In the listing that follows, locate the line containing "[facebook] (115, 2242)" and the line containing "[Colloquium on Frontier". Retype exactly those two lines and every line between them, and nothing more.

** Material provided follows **

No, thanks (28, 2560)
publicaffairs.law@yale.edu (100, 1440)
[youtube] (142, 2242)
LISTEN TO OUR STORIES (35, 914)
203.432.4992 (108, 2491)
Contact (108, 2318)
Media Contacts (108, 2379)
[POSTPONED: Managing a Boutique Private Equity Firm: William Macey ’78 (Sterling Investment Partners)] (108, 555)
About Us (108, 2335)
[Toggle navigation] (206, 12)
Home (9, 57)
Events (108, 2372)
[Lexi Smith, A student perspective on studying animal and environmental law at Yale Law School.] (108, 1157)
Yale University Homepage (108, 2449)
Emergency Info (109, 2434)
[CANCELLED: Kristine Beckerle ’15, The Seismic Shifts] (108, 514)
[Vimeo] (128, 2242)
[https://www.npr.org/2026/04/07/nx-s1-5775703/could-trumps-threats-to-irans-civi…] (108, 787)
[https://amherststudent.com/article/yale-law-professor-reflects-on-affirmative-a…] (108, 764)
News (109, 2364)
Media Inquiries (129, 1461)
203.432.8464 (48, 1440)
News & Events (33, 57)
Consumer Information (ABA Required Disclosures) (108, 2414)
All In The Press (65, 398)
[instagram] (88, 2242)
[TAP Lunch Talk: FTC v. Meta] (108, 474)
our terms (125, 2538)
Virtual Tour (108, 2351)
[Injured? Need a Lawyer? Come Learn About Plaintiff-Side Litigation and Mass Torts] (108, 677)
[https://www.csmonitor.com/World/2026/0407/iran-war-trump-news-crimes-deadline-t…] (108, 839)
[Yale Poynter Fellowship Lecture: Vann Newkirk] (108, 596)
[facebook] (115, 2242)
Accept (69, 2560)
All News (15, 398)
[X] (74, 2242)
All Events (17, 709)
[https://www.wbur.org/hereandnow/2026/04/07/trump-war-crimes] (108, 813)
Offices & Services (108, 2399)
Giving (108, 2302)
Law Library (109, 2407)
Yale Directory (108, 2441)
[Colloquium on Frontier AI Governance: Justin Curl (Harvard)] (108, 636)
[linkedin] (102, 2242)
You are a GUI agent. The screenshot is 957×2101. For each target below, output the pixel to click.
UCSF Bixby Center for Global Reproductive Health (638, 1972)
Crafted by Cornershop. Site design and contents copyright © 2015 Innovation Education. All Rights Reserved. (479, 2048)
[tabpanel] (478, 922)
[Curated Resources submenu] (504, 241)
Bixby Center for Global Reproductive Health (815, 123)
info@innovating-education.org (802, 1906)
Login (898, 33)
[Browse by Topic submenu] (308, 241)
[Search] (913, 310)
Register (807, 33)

** End of Material provided **

**Solved exercise**
[facebook] (115, 2242)
Accept (69, 2560)
All News (15, 398)
[X] (74, 2242)
All Events (17, 709)
[https://www.wbur.org/hereandnow/2026/04/07/trump-war-crimes] (108, 813)
Offices & Services (108, 2399)
Giving (108, 2302)
Law Library (109, 2407)
Yale Directory (108, 2441)
[Colloquium on Frontier AI Governance: Justin Curl (Harvard)] (108, 636)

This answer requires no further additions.